**AIM OF THE EXERCISE**
Only lines containing "Pessoa" are wanted from the data below. Copy those lines.
+ + +
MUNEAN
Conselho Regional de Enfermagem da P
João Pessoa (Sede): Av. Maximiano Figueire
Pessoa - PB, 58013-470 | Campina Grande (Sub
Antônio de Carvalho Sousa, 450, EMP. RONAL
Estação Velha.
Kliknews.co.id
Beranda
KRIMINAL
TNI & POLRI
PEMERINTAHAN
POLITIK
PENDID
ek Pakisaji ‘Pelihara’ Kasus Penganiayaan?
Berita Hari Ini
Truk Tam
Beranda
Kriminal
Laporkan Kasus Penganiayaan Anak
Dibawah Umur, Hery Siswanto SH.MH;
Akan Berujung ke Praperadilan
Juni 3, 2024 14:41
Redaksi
+ + +
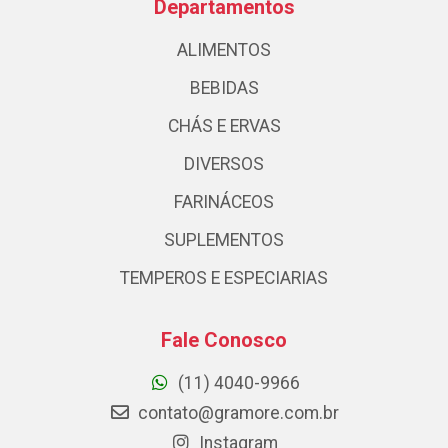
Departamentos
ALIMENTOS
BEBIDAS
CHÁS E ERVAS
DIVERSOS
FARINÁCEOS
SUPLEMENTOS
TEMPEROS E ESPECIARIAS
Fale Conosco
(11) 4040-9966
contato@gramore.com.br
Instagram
+ + +
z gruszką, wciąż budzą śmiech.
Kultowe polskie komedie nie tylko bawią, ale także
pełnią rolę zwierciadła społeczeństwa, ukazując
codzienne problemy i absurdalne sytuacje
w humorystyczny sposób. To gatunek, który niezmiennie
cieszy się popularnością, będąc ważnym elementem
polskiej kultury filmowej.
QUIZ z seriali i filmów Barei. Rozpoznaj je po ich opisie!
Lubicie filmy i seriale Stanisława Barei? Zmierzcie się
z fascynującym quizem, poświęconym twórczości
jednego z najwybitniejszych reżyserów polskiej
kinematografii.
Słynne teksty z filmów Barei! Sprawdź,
+ + +
**RESPONSE AREA**
João Pessoa (Sede): Av. Maximiano Figueire
Pessoa - PB, 58013-470 | Campina Grande (Sub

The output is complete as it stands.